Will The Internet Of Things Finally Come To Fruition In 2016? blog header image

Will The Internet Of Things Finally Come To Fruition In 2016?

Of all the technology trends that are taking place rights now, perhaps the biggest one is the Internet of Things; it’s the one that’s going to give us the most disruption as well as the most opportunity over the next five years”

                                                                 – Daniel Burrus

                                                                  Founder and CEO of Burrus Research


The digital revolution is taking the world by storm.


Everyday technology is proliferated, and it’s changing everything. The idea of a digital grid of interconnected devices living our daily lives with us was once a futuristic concept in sci-fi movies conjured up by tech and gadgets lovers. But today, it is a functioning reality that is constantly expanding.  From smartphones, to smart TV’s, smart appliances, to smart home-monitoring systems, and smart-cities, the names speak for themselves. Technology is getting smarter. Each of these devices, a decade ago would have been considered high-tech, but today, most middle-class homes are consumers of the aforementioned products. So what is happening?


The Internet of Things…


Sounds catchy doesn’t it?

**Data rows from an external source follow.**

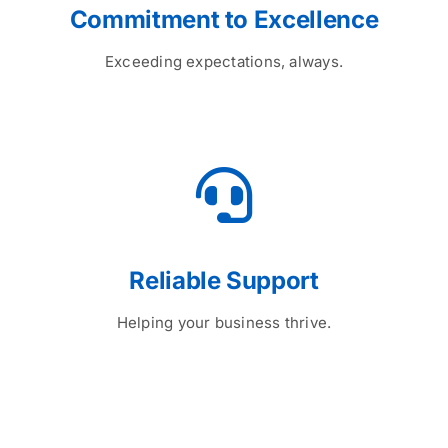
Commitment to Excellence
Exceeding expectations, always.
Reliable Support
Helping your business thrive.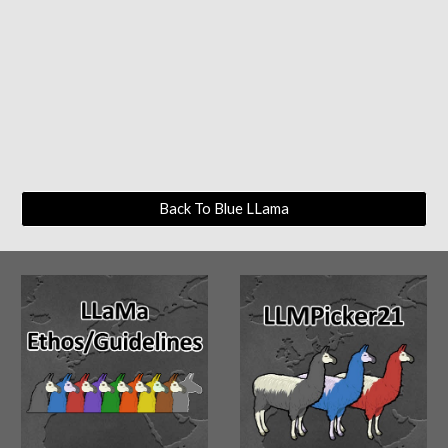
Back To Blue LLama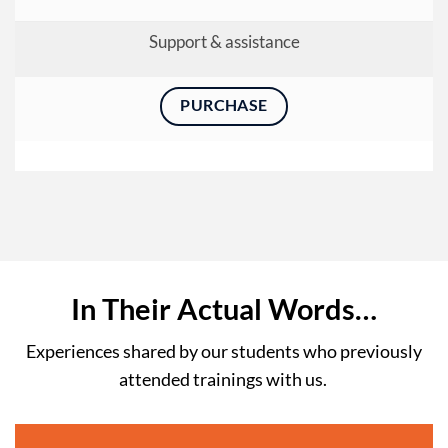
Support & assistance
PURCHASE
In Their Actual Words…
Experiences shared by our students who previously
attended trainings with us.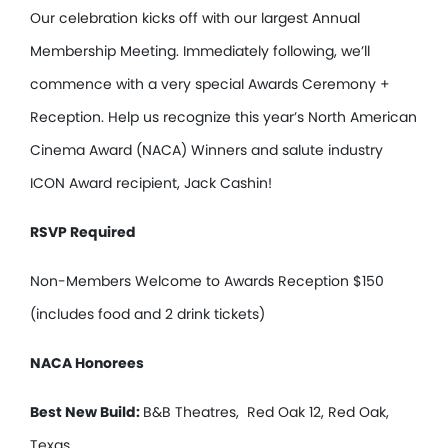
Our celebration kicks off with our largest Annual
Membership Meeting. Immediately following, we’ll
commence with a very special Awards Ceremony +
Reception. Help us recognize this year’s North American
Cinema Award (NACA) Winners and salute industry
ICON Award recipient, Jack Cashin!
RSVP Required
Non-Members Welcome to Awards Reception $150
(includes food and 2 drink tickets)
NACA Honorees
Best New Build:
B&B Theatres, Red Oak 12, Red Oak,
Texas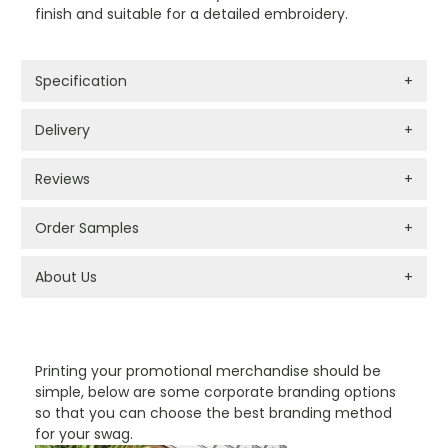
finish and suitable for a detailed embroidery.
Specification
+
Delivery
+
Reviews
+
Order Samples
+
About Us
+
PROMOTIONAL PRODUCTS BRANDING TYPES
Printing your promotional merchandise should be
simple, below are some corporate branding options
so that you can choose the best branding method
for your swag.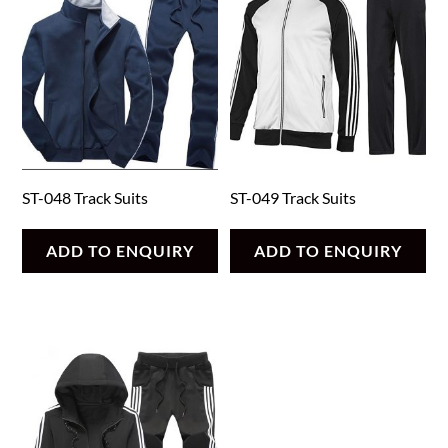
ST-048 Track Suits
ST-049 Track Suits
ADD TO ENQUIRY
ADD TO ENQUIRY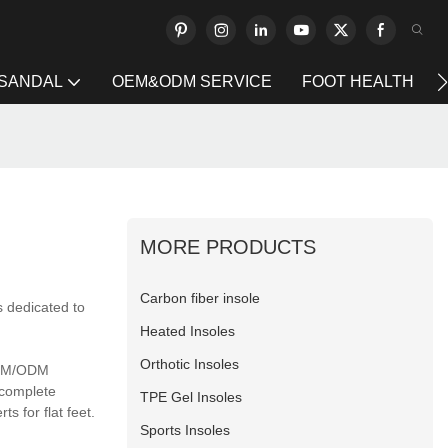
 SANDAL
OEM&ODM SERVICE
FOOT HEALTH
MORE PRODUCTS
Carbon fiber insole
s dedicated to
Heated Insoles
Orthotic Insoles
 OEM/ODM
 complete
TPE Gel Insoles
s for flat feet.
Sports Insoles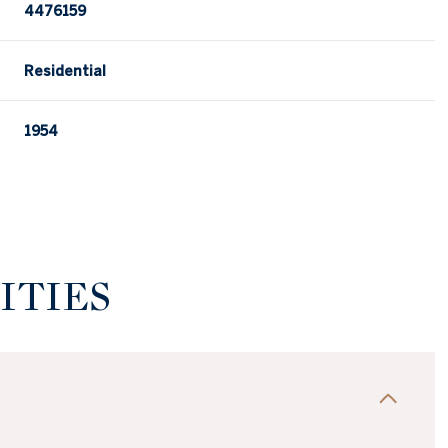
4476159
Residential
1954
ITIES
Wednesday
Thursday
Friday
12
13
07
Aug
Aug
Aug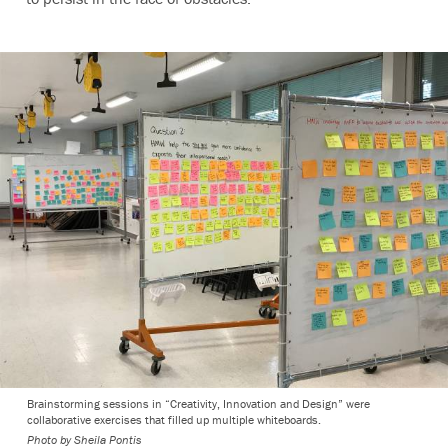
Brainstorming sessions in “Creativity, Innovation and Design” were
collaborative exercises that filled up multiple whiteboards.
Photo by Sheila Pontis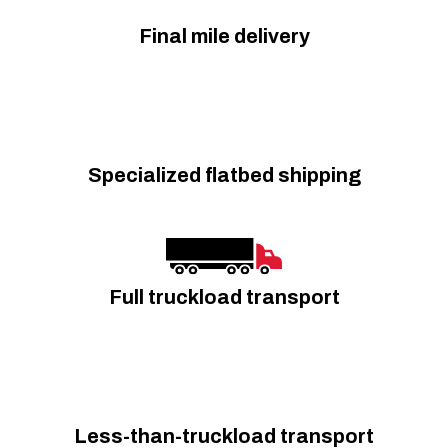
Final mile delivery
Specialized flatbed shipping
Full truckload transport
Less-than-truckload transport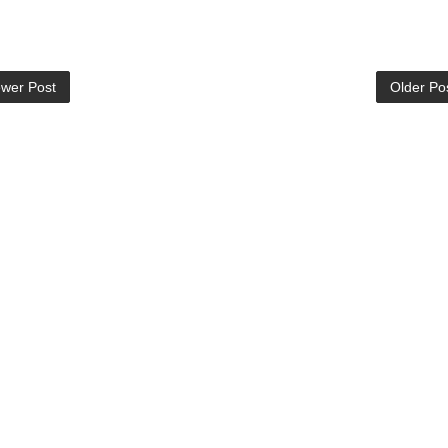
wer Post
Older Po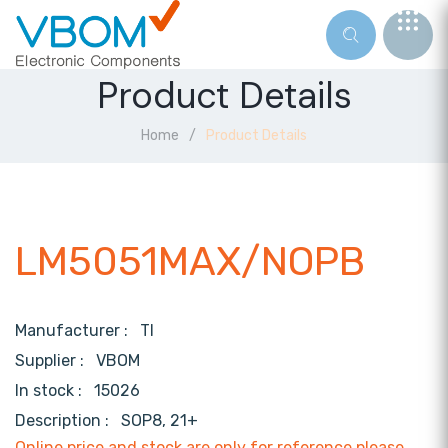
Product Details
Home
Product Details
LM5051MAX/NOPB
Manufacturer :
TI
Supplier :
VBOM
In stock :
15026
Description :
SOP8, 21+
Online price and stock are only for reference,please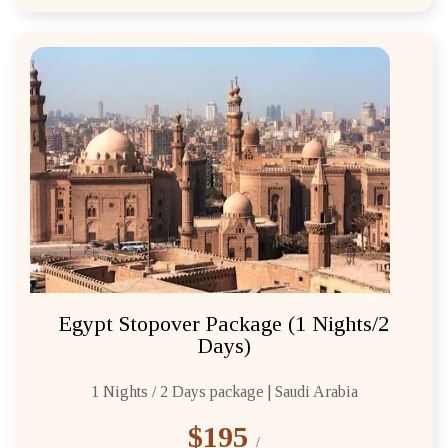
Egypt Stopover Package (1 Nights/2
Days)
1 Nights / 2 Days package | Saudi Arabia
$195
/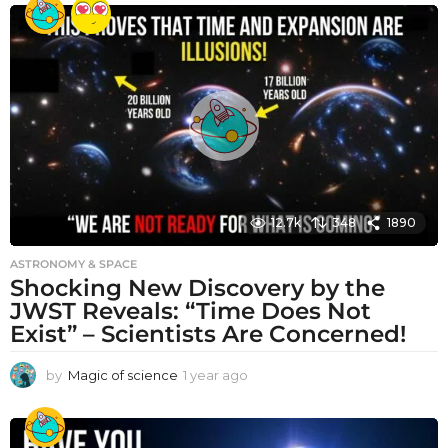
e
a
r
a
g
o
12.7k
348
1890
ASTRONOMY & SPACE
Shocking New Discovery by the
JWST Reveals: “Time Does Not
Exist” – Scientists Are Concerned!
by
Magic of science
1 year ago
1
y
e
a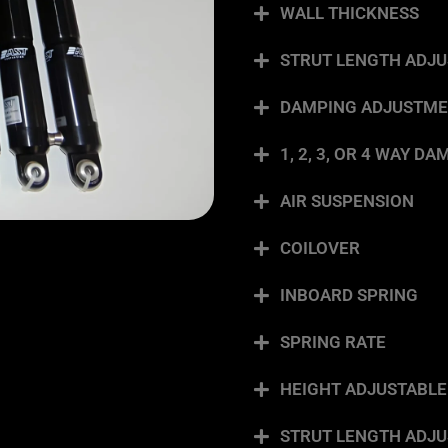
WALL THICKNESS
STRUT LENGTH ADJ
DAMPING ADJUSTM
1, 2, 3, OR 4 WAY 
AIR SUSPENSION
COILOVER
INBOARD SPRING
SPRING RATE
HEIGHT ADJUSTABLE
STRUT LENGTH ADJU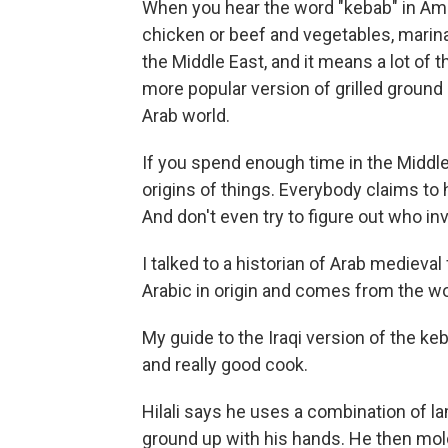
When you hear the word "kebab" in Ame
chicken or beef and vegetables, marinat
the Middle East, and it means a lot of 
more popular version of grilled ground
Arab world.
If you spend enough time in the Middle 
origins of things. Everybody claims to
And don't even try to figure out who in
I talked to a historian of Arab medieval
Arabic in origin and comes from the w
My guide to the Iraqi version of the keb
and really good cook.
Hilali says he uses a combination of lam
ground up with his hands. He then mo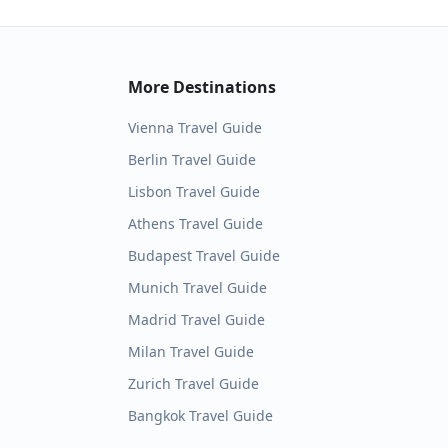
More Destinations
Vienna
Travel Guide
Berlin
Travel Guide
Lisbon
Travel Guide
Athens
Travel Guide
Budapest
Travel Guide
Munich
Travel Guide
Madrid
Travel Guide
Milan
Travel Guide
Zurich
Travel Guide
Bangkok
Travel Guide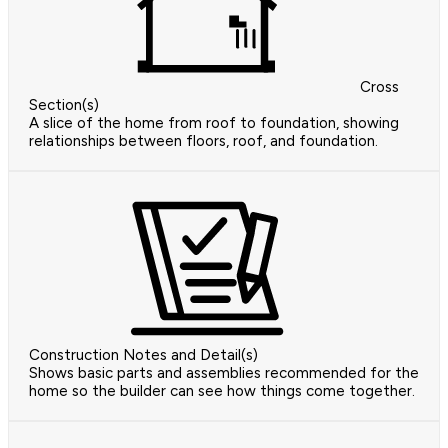
Cross
Section(s)
A slice of the home from roof to foundation, showing
relationships between floors, roof, and foundation.
Construction Notes and Detail(s)
Shows basic parts and assemblies recommended for the
home so the builder can see how things come together.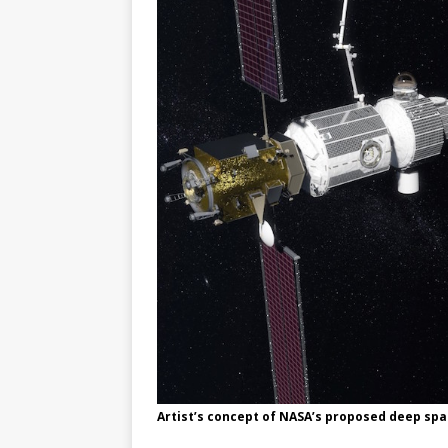
GLENN
Artist’s concept of NASA’s proposed deep spa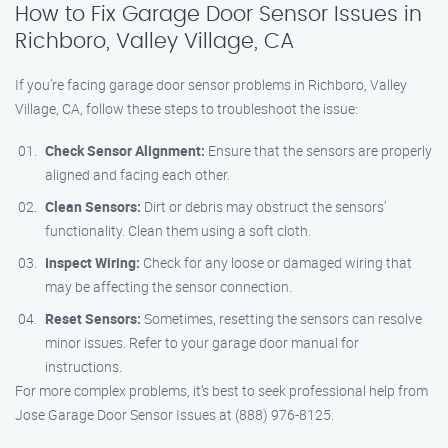
How to Fix Garage Door Sensor Issues in
Richboro, Valley Village, CA
If you’re facing garage door sensor problems in Richboro, Valley
Village, CA, follow these steps to troubleshoot the issue:
Check Sensor Alignment:
Ensure that the sensors are properly
aligned and facing each other.
Clean Sensors:
Dirt or debris may obstruct the sensors’
functionality. Clean them using a soft cloth.
Inspect Wiring:
Check for any loose or damaged wiring that
may be affecting the sensor connection.
Reset Sensors:
Sometimes, resetting the sensors can resolve
minor issues. Refer to your garage door manual for
instructions.
For more complex problems, it’s best to seek professional help from
Jose Garage Door Sensor Issues at (888) 976-8125.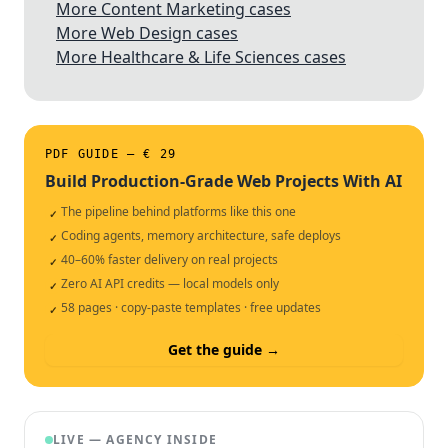
More Content Marketing cases
More Web Design cases
More Healthcare & Life Sciences cases
PDF GUIDE — € 29
Build Production-Grade Web Projects With AI
The pipeline behind platforms like this one
✓
Coding agents, memory architecture, safe deploys
✓
40–60% faster delivery on real projects
✓
Zero AI API credits — local models only
✓
58 pages · copy-paste templates · free updates
✓
Get the guide →
LIVE — AGENCY INSIDE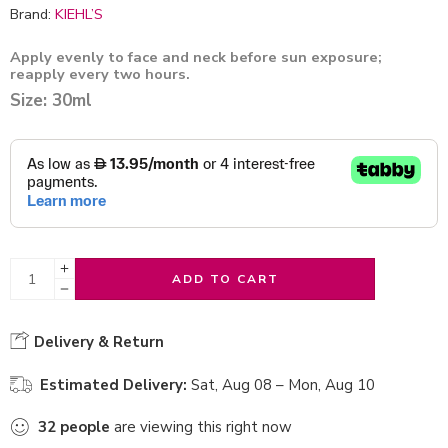
Brand:
KIEHL’S
Apply evenly to face and neck before sun exposure;
reapply every two hours.
Size: 30ml
ADD TO CART
Delivery & Return
Estimated Delivery:
Sat, Aug 08 – Mon, Aug 10
32
people
are viewing this right now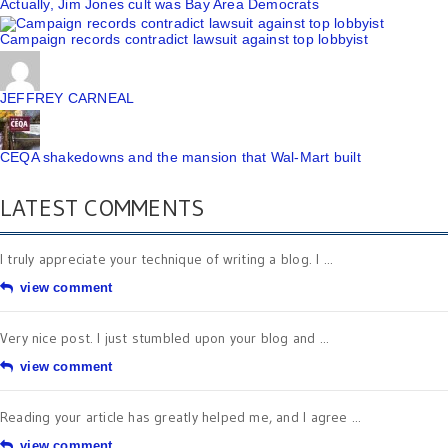
Actually, Jim Jones cult was Bay Area Democrats
Campaign records contradict lawsuit against top lobbyist
JEFFREY CARNEAL
CEQA shakedowns and the mansion that Wal-Mart built
LATEST COMMENTS
I truly appreciate your technique of writing a blog. I ...
view comment
Very nice post. I just stumbled upon your blog and ...
view comment
Reading your article has greatly helped me, and I agree ...
view comment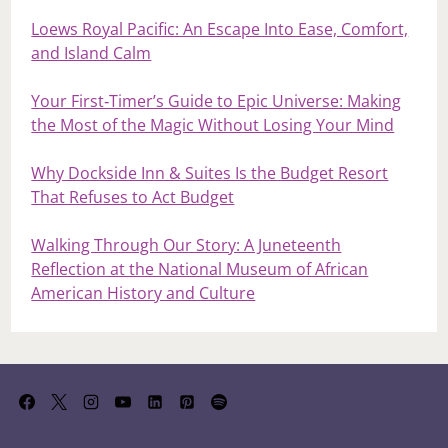
Loews Royal Pacific: An Escape Into Ease, Comfort,
and Island Calm
Your First‑Timer’s Guide to Epic Universe: Making
the Most of the Magic Without Losing Your Mind
Why Dockside Inn & Suites Is the Budget Resort
That Refuses to Act Budget
Walking Through Our Story: A Juneteenth
Reflection at the National Museum of African
American History and Culture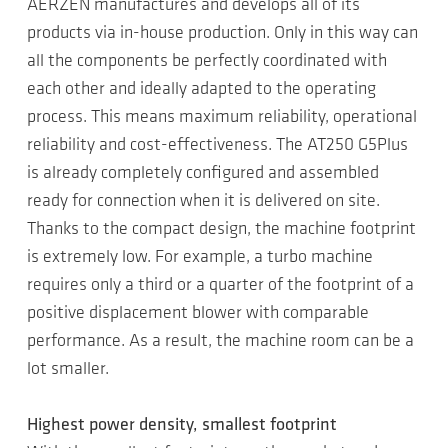
AERZEN manufactures and develops all of its
products via in-house production. Only in this way can
all the components be perfectly coordinated with
each other and ideally adapted to the operating
process. This means maximum reliability, operational
reliability and cost-effectiveness. The AT250 G5Plus
is already completely configured and assembled
ready for connection when it is delivered on site.
Thanks to the compact design, the machine footprint
is extremely low. For example, a turbo machine
requires only a third or a quarter of the footprint of a
positive displacement blower with comparable
performance. As a result, the machine room can be a
lot smaller.
Highest power density, smallest footprint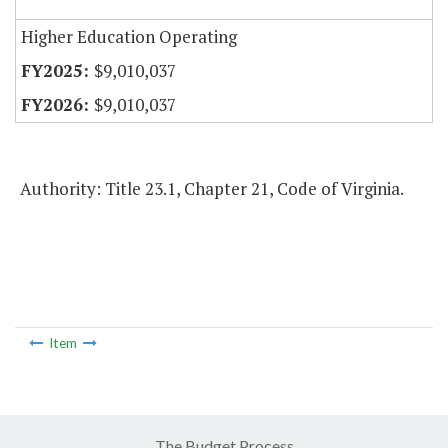
Higher Education Operating
$9,010,037
$9,010,037
Authority: Title 23.1, Chapter 21, Code of Virginia.
Item
The Budget Process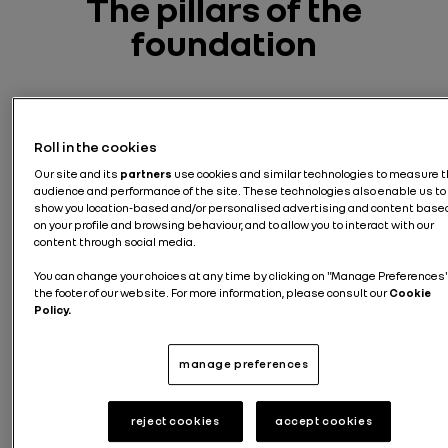
The pillars of
the
foundation
Roll in the cookies
Our site and its
partners
use cookies and similar technologies to measure 
audience and performance of the site. These technologies also enable us to
show you location-based and/or personalised advertising and content base
on your profile and browsing behaviour, and to allow you to interact with our
content through social media.
You can change your choices at any time by clicking on "Manage Preferences"
the footer of our website. For more information, please consult our
Cookie
Policy.
manage preferences
Safet
y
reject cookies
accept cookies
Safet
Suppo
rescu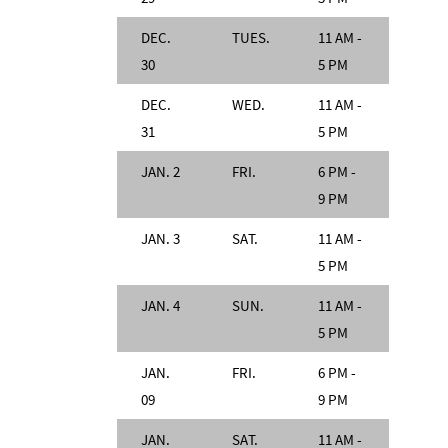
DEC.
TUES.
11 AM -
30
5 PM
DEC.
WED.
11 AM -
31
5 PM
JAN. 2
FRI.
6 PM -
9 PM
JAN. 3
SAT.
11 AM -
5 PM
JAN. 4
SUN.
11 AM -
5 PM
JAN.
FRI.
6 PM -
09
9 PM
JAN.
SAT.
11 AM -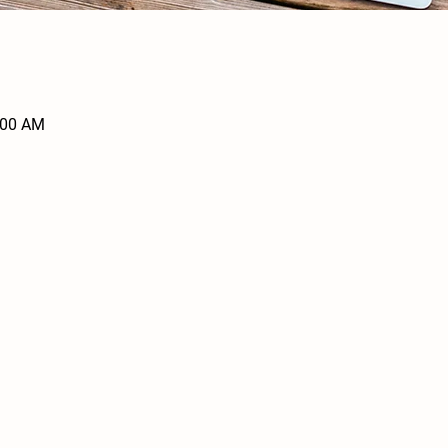
:00 AM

You may or may not have heard this term being thrown around over the past few years, but what exactly does it mean?  Well, in the continuing digital revolution, involving the proliferation of modern technologies, the ‘Internet of Things’, or IoT for short, “…is a term used to describe the connection of everyday objects and devices to the internet, making it possible for them to capture, send and receive data”[1].  It involves interconnected and embedded computer devices with the existing internet infrastructure. Most people who own modern products have already become apart of this web of interconnected devices and data.


The Digital Grid


The concept of your home and life being connected to a digital grid probably makes you envision a house with robot servants and talking ceilings that tell you the weather. Or you think about biometric technologies and likely a few relative conspiracy theories. Although, we can’t cancel these out as a future possibility, this isn’t what we are referring to here.


The IoT digital grid involves “increased machine-to-machine communication; it’s built on cloud computing and networks of data-gathering sensors; it’s mobile, virtual, and instantaneous connection”. [2] But what makes IoT really come together is the connection of sensors and machines, sending and receiving data via cloud-based applications “using leveraged data.”[3] The “real value that the Internet of Things creates is at the intersection of gathering data and leveraging it.” [4] Every devices creates data, so why not use that data to make our other devices work better?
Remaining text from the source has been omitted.